Personal information
- Full name: Vladyslav Serhiyovych Klymenko
- Date of birth: 19 June 1994 (age 32)
- Place of birth: Odesa, Ukraine
- Height: 1.75 m (5 ft 9 in)
- Position: Midfielder

Team information
- Current team: Chornomorets Odesa
- Number: 21

Youth career
- 2007–2011: DYuSSh–11 [Chornomorets] Odesa

Senior career*
- Years: Team / Apps / (Gls)
- 2011–2012: Real Pharma Yuzhne / 13 / (0)
- 2012–2013: Kryvbas Kryvyi Rih / 0 / (0)
- 2013–2014: Real Pharma Ovidiopol / 21 / (0)
- 2014–2016: Skala Stryi / 70 / (2)
- 2017–2020: Inhulets Petrove / 88 / (8)
- 2020–2021: Chornomorets Odesa / 20 / (1)
- 2021–2022: Mariupol / 6 / (1)
- 2022–2023: Inhulets Petrove / 27 / (1)
- 2023–2025: Karpaty Lviv / 44 / (1)
- 2026–: Chornomorets Odesa / 13 / (1)

= Vladyslav Klymenko =

Ukrainian footballer

Vladyslav Klymenko (Владислав Сергійович Клименко; born 19 June 1994) is a Ukrainian professional footballer who plays as a midfielder for Ukrainian club Chornomorets Odesa.

== Career ==
He is a product of Odesa sports school DYuSSh–11. Klymenko made his debut at senior level for FC Real Pharma Yuzhne in the Ukrainian Second League in 2011. In 2012 he joined the Ukrainian Premier League club FC Kryvbas Kryvyi Rih, where he played in the youth team in the UPL youth league.
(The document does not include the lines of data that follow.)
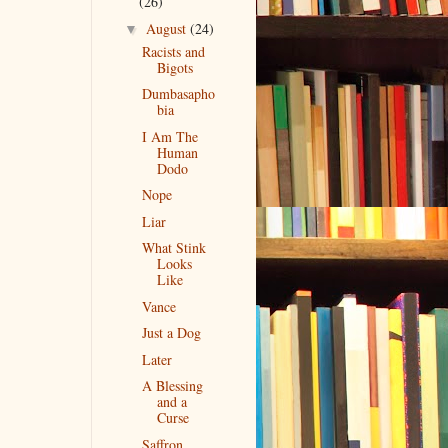
(26)
August
(24)
▼
Racists and
Bigots
Dumbasapho
bia
I Am The
Human
Dodo
Nope
Liar
What Stink
Looks
Like
Vance
Just a Dog
Later
A Blessing
and a
Curse
Saffron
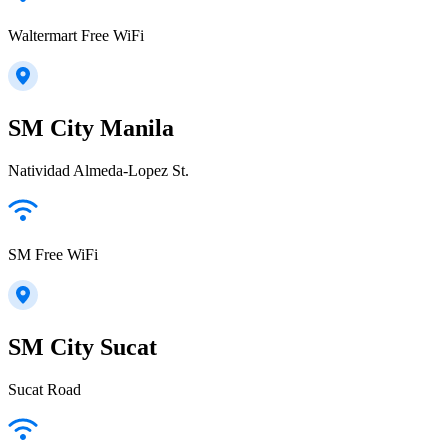
Waltermart Free WiFi
SM City Manila
Natividad Almeda-Lopez St.
SM Free WiFi
SM City Sucat
Sucat Road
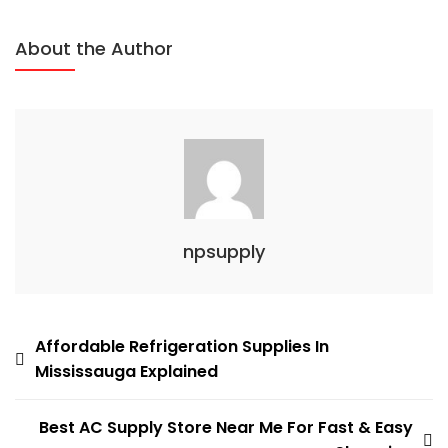
Easier
About the Author
npsupply
Post
Affordable Refrigeration Supplies In
Mississauga Explained
navigation
Best AC Supply Store Near Me For Fast & Easy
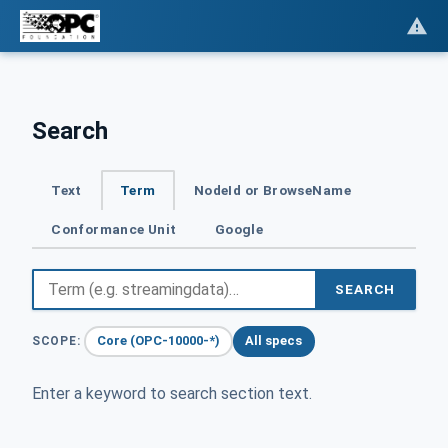
Search
Text
Term
NodeId or BrowseName
Conformance Unit
Google
SEARCH
Core (OPC-10000-*)
All specs
SCOPE:
Enter a keyword to search section text.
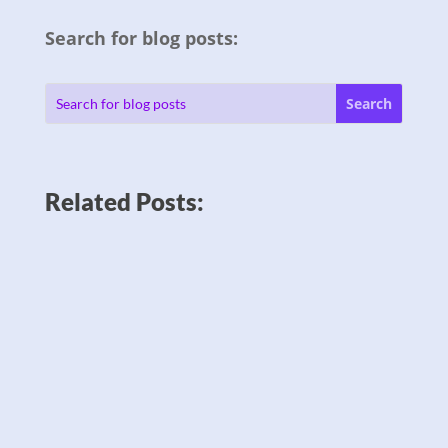
Search for blog posts:
Related Posts:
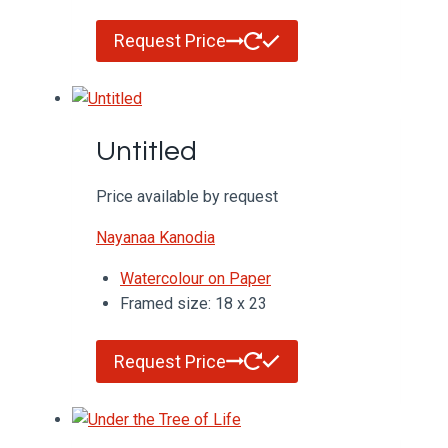
Request Price
Untitled
Price available by request
Nayanaa Kanodia
Watercolour on Paper
Framed size: 18 x 23
Request Price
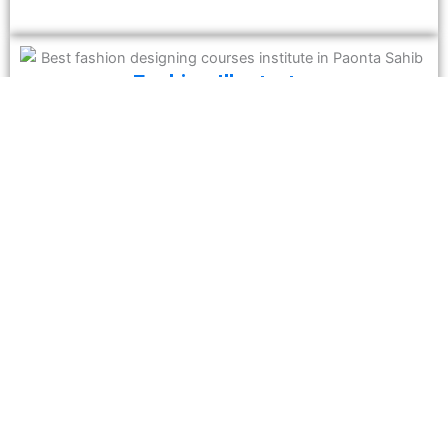
Fashion Illustrator
If you have a knack for sketching, a career as a fashion
illustrator allows you to create conceptual designs for
magazines, advertising agencies, and brands.
Merchandiser
Bridge the gap between production and sales by analyzing
market trends and ensuring the right products reach the
market at the right time.
Why Choose Guru Harkrishan Vocational
Institute?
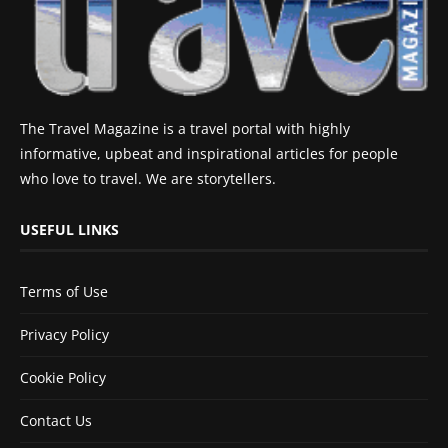
The Travel Magazine is a travel portal with highly
informative, upbeat and inspirational articles for people
who love to travel. We are storytellers.
USEFUL LINKS
Terms of Use
Privacy Policy
Cookie Policy
Contact Us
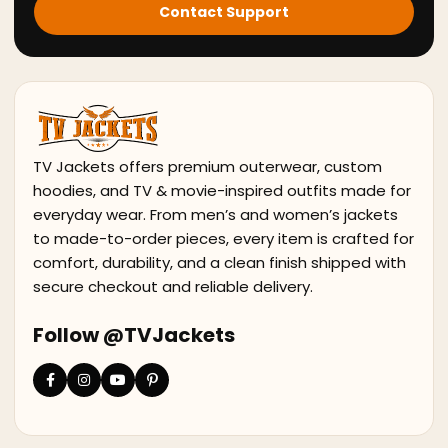
Contact Support
TV Jackets offers premium outerwear, custom
hoodies, and TV & movie-inspired outfits made for
everyday wear. From men’s and women’s jackets
to made-to-order pieces, every item is crafted for
comfort, durability, and a clean finish shipped with
secure checkout and reliable delivery.
Follow @TVJackets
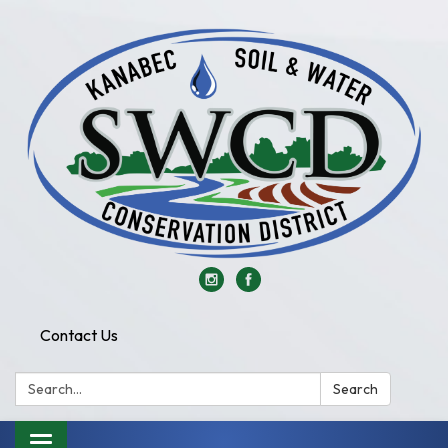
Contact Us
Search:
Search
Toggle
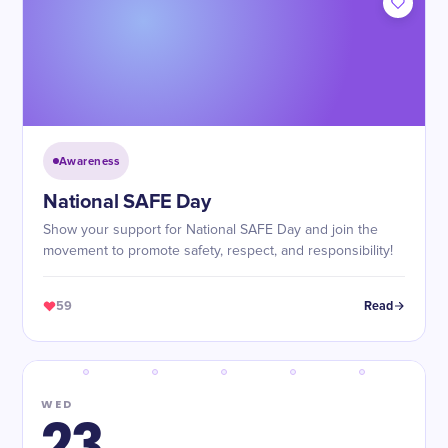
Awareness
National SAFE Day
Show your support for National SAFE Day and join the
movement to promote safety, respect, and responsibility!
59
Read
WED
23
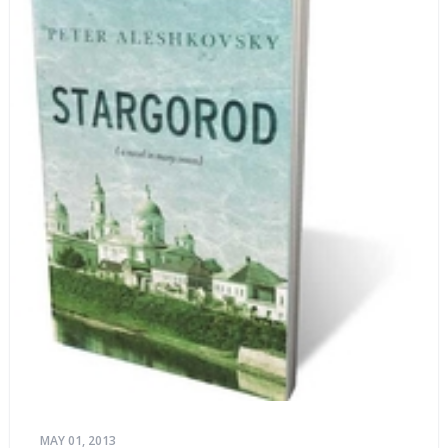
MAY 01, 2013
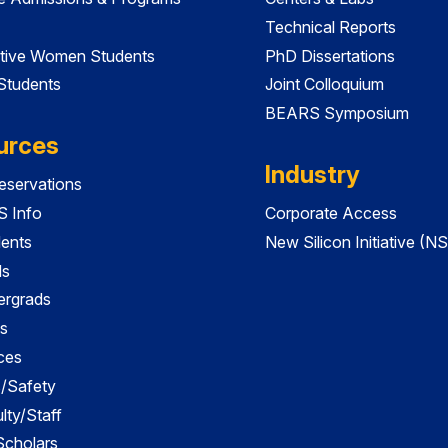
Technical Reports
tive Women Students
PhD Dissertations
 Students
Joint Colloquium
BEARS Symposium
urces
Industry
servations
 Info
Corporate Access
dents
New Silicon Initiative (NS
ds
ergrads
s
ces
es/Safety
lty/Staff
 Scholars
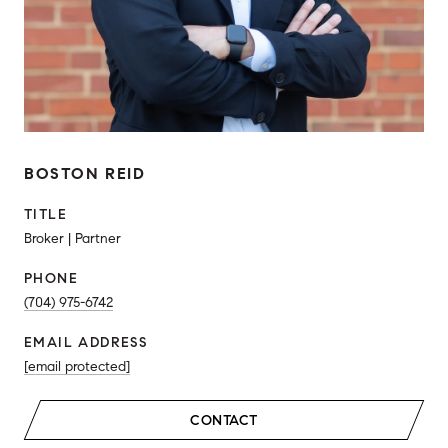
BOSTON REID
TITLE
Broker | Partner
PHONE
(704) 975-6742
EMAIL ADDRESS
[email protected]
CONTACT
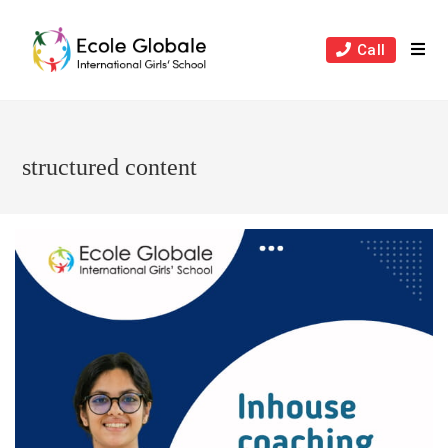
Skip
to
Call
content
structured content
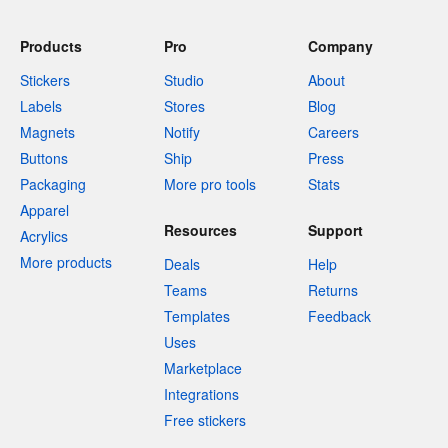
Products
Pro
Company
Stickers
Studio
About
Labels
Stores
Blog
Magnets
Notify
Careers
Buttons
Ship
Press
Packaging
More pro tools
Stats
Apparel
Resources
Support
Acrylics
More products
Deals
Help
Teams
Returns
Templates
Feedback
Uses
Marketplace
Integrations
Free stickers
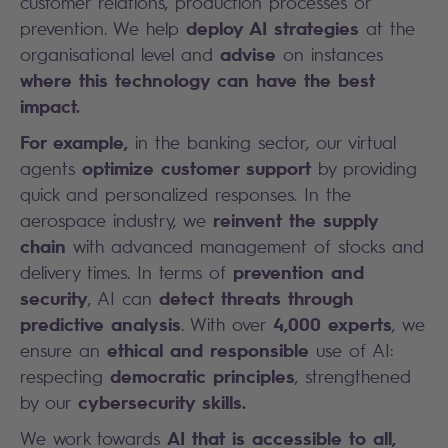
customer relations, production processes or
deploy AI strategies
prevention. We help
at the
advise
organisational level and
on instances
where this technology can have the best
impact.
For example,
in the banking sector, our virtual
optimize customer support
agents
by providing
quick and personalized responses. In the
reinvent the supply
aerospace industry, we
chain
with advanced management of stocks and
prevention and
delivery times. In terms of
security
detect threats through
, AI can
predictive analysis
4,000 experts
. With over
, we
ethical and responsible
ensure an
use of AI:
democratic principles
respecting
, strengthened
cybersecurity skills.
by our
AI that is accessible to all,
We work towards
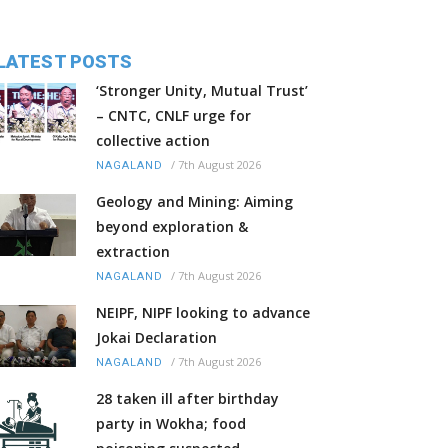
LATEST POSTS
‘Stronger Unity, Mutual Trust’
– CNTC, CNLF urge for
collective action
/
7th August 2026
NAGALAND
Geology and Mining: Aiming
beyond exploration &
extraction
/
7th August 2026
NAGALAND
NEIPF, NIPF looking to advance
Jokai Declaration
/
7th August 2026
NAGALAND
28 taken ill after birthday
party in Wokha; food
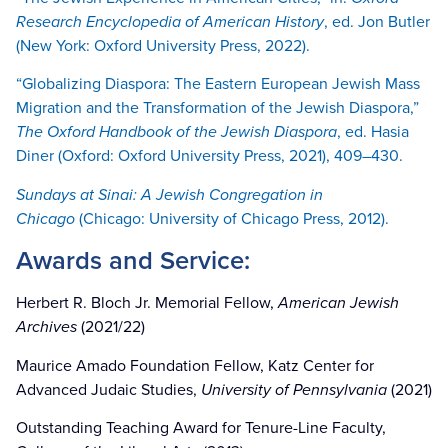
Research Encyclopedia of American History
, ed. Jon Butler
(New York: Oxford University Press, 2022).
“Globalizing Diaspora: The Eastern European Jewish Mass
Migration and the Transformation of the Jewish Diaspora,”
The Oxford Handbook of the Jewish Diaspora
, ed. Hasia
Diner (Oxford: Oxford University Press, 2021), 409–430.
Sundays at Sinai: A Jewish Congregation in
Chicago
(Chicago: University of Chicago Press, 2012).
Awards and Service:
Herbert R. Bloch Jr. Memorial Fellow,
American Jewish
Archives
(2021/22)
Maurice Amado Foundation Fellow, Katz Center for
Advanced Judaic Studies,
University of Pennsylvania
(2021)
Outstanding Teaching Award for Tenure-Line Faculty,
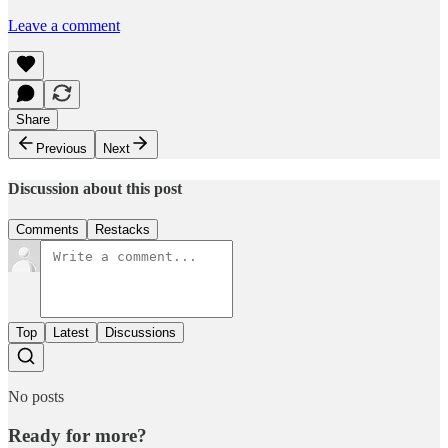
Leave a comment
Share
Previous
Next
Discussion about this post
Comments
Restacks
Top
Latest
Discussions
No posts
Ready for more?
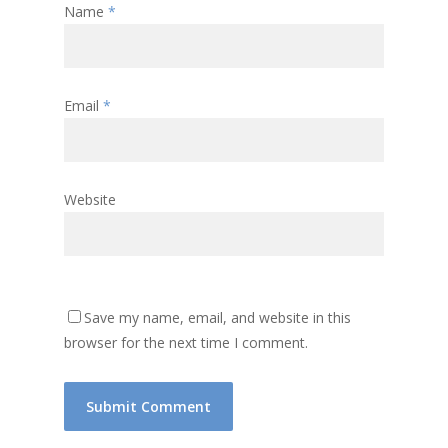
Name
*
Email
*
Website
Save my name, email, and website in this
browser for the next time I comment.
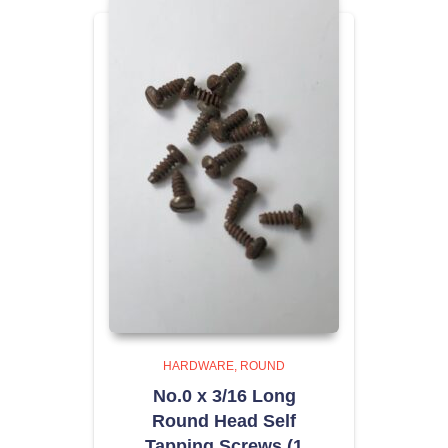
HARDWARE
ROUND
No.0 x 3/16 Long
Round Head Self
Tapping Screws (1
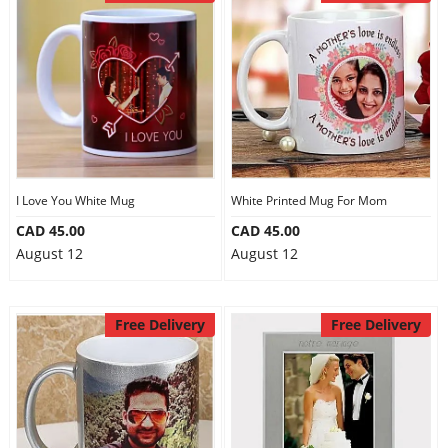
I Love You White Mug
White Printed Mug For Mom
CAD 45.00
CAD 45.00
August 12
August 12
Free Delivery
Free Delivery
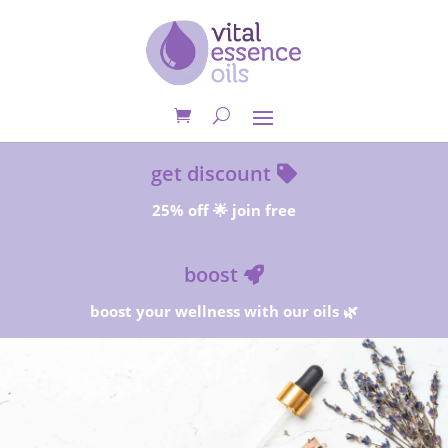
get discount
25% off 🌟 join free
boost
boost your wellness with our oils 🌿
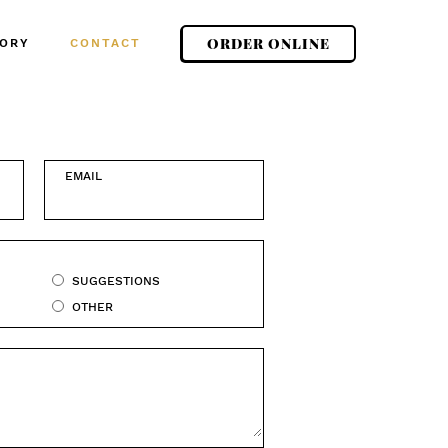
ORDER ONLINE
ORY
CONTACT
EMAIL
SUGGESTIONS
OTHER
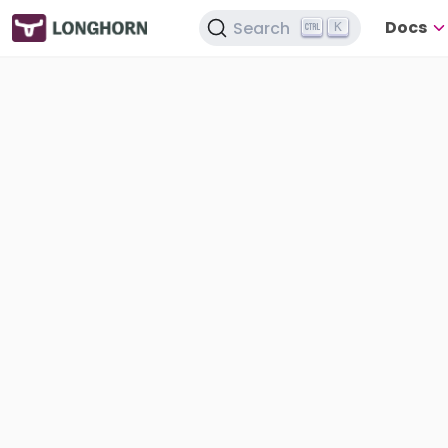
Docs
Search
K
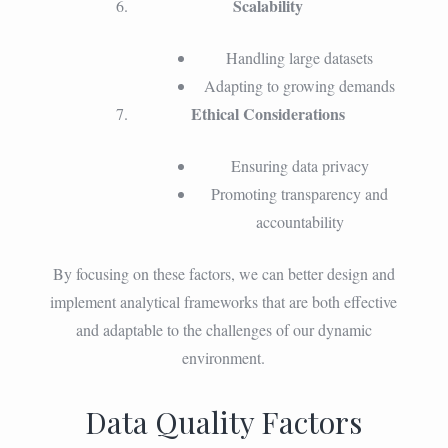
Scalability
Handling large datasets
Adapting to growing demands
Ethical Considerations
Ensuring data privacy
Promoting transparency and
accountability
By focusing on these factors, we can better design and
implement analytical frameworks that are both effective
and adaptable to the challenges of our dynamic
environment.
Data Quality Factors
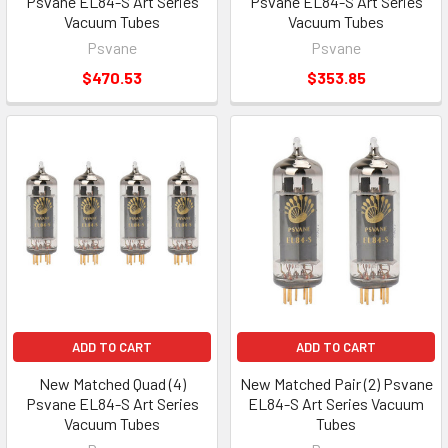
Psvane EL84-S Art Series
Psvane EL84-S Art Series
Vacuum Tubes
Vacuum Tubes
Psvane
Psvane
$470.53
$353.85
ADD TO CART
ADD TO CART
New Matched Quad (4)
New Matched Pair (2) Psvane
Psvane EL84-S Art Series
EL84-S Art Series Vacuum
Vacuum Tubes
Tubes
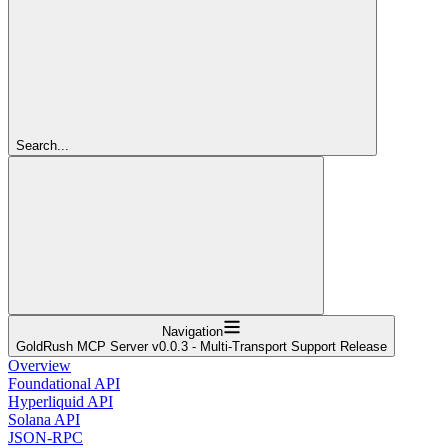
Search...
Navigation
GoldRush MCP Server v0.0.3 - Multi-Transport Support Release
Overview
Foundational API
Hyperliquid API
Solana API
JSON-RPC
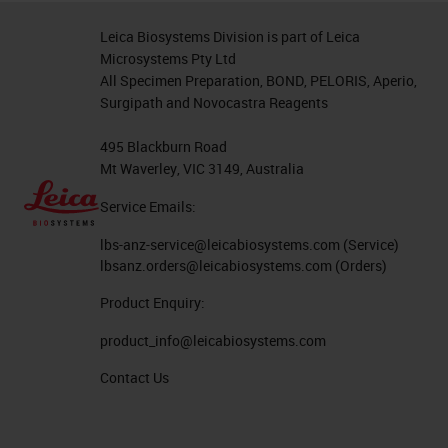
between that glass and the
Leica Biosystems Division is part of Leica
specimen. This is why people who
Microsystems Pty Ltd
All Specimen Preparation, BOND, PELORIS, Aperio,
use non-coated slides or non-
Surgipath and Novocastra Reagents
charged slides would use the
temperature to bake the tissue on
495 Blackburn Road
Mt Waverley, VIC 3149, Australia
to the glass and any evaporated
Service Emails:
water trapped between the
specimen and the glass slide to
lbs-anz-service@leicabiosystems.com
(Service)
lbsanz.orders@leicabiosystems.com
(Orders)
enhance the chances of not losing
Product Enquiry:
the tissue.
product_info@leicabiosystems.com
Since there's a non-chemical bond
Contact Us
on those non-coated slide, how
would you protect the specimen? A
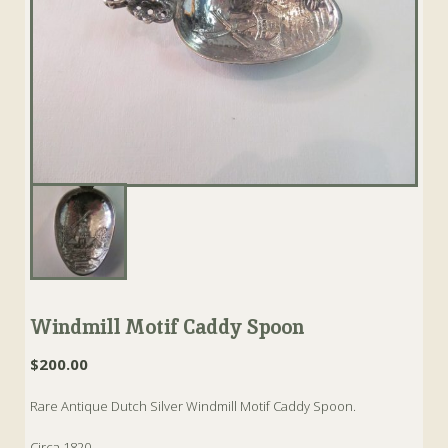
Windmill Motif Caddy Spoon
$
200.00
Rare Antique Dutch Silver Windmill Motif Caddy Spoon.
Circa 1820.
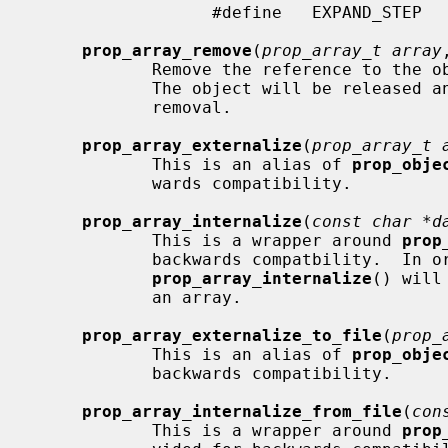
                  #define   EXPAND_STEP         16

prop_array_remove
(
prop_array_t array
            Remove the reference to
            The object will be released and the array compacted following the

            removal.

prop_array_externalize
(
prop_array_t 
            This is an alias of 
prop_obje
            wards compatibility.

prop_array_internalize
(
const char *d
            This is a wrapper around 
prop
            backwards compatbility.  In order to preserve previous behavior,

prop_array_internalize
() will
            an array.

prop_array_externalize_to_file
(
prop_
            This is an alias of 
prop_obje
            backwards compatibility.

prop_array_internalize_from_file
(
con
            This is a wrapper around 
prop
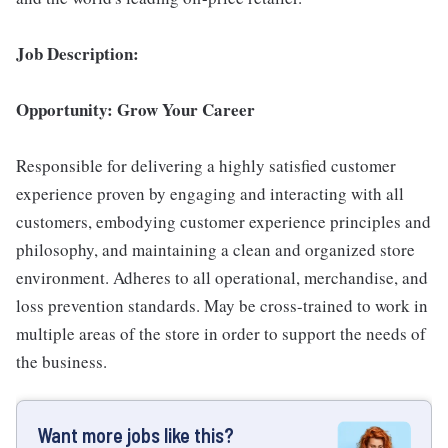
Job Description:
Opportunity: Grow Your Career
Responsible for delivering a highly satisfied customer
experience proven by engaging and interacting with all
customers, embodying customer experience principles and
philosophy, and maintaining a clean and organized store
environment. Adheres to all operational, merchandise, and
loss prevention standards. May be cross-trained to work in
multiple areas of the store in order to support the needs of
the business.
Want more jobs like this?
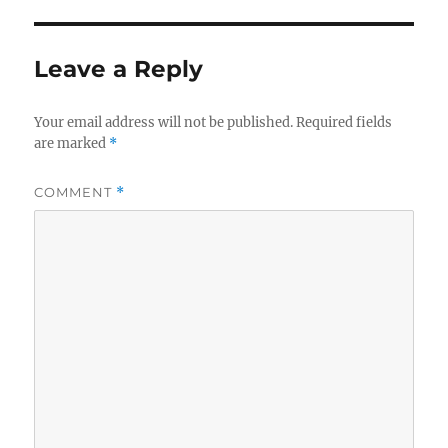
Leave a Reply
Your email address will not be published.
Required fields
are marked
*
COMMENT
*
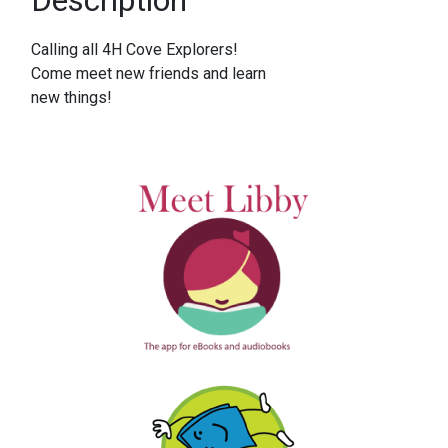
Calling all 4H Cove Explorers!
Come meet new friends and learn
new things!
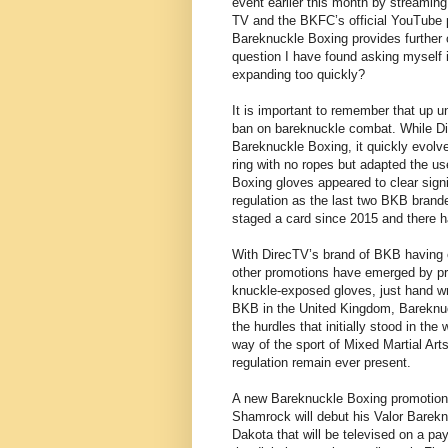
event earlier this month by streaming
TV and the BKFC’s official YouTube p
Bareknuckle Boxing provides further o
question I have found asking myself i
expanding too quickly?
It is important to remember that up un
ban on bareknuckle combat. While Dir
Bareknuckle Boxing, it quickly evolve
ring with no ropes but adapted the u
Boxing gloves appeared to clear signi
regulation as the last two BKB brand
staged a card since 2015 and there 
With DirecTV’s brand of BKB having 
other promotions have emerged by pr
knuckle-exposed gloves, just hand w
BKB in the United Kingdom, Bareknuc
the hurdles that initially stood in th
way of the sport of Mixed Martial Art
regulation remain ever present.
A new Bareknuckle Boxing promotion 
Shamrock will debut his Valor Bareknu
Dakota that will be televised on a pa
Klymenko joined FC Inhulets Petrove during winter of 2016–17 after leaving Skala Stryi.

On 7 January 2021, Klymenko left Inhulets Petrove and joined Chornomorets Odesa. On 6 August 2021, Klymenko left Chornomorets Odesa and joined FC Mariupol.

On 15 January 2026, Klymenko left Karpaty Lviv and for the second time in his career joined Chornomorets Odesa As a player for Chornomorets in the 2025–26 season, he made his official debut against UCSA Tarasivka on 21 March 2026. On 8 April 2026 in the 22nd round match of the 2025–26 Ukrainian First League between Chornomorets and Inhulets Petrove Klymenko scored his first goal as a player of Chornomorets this season.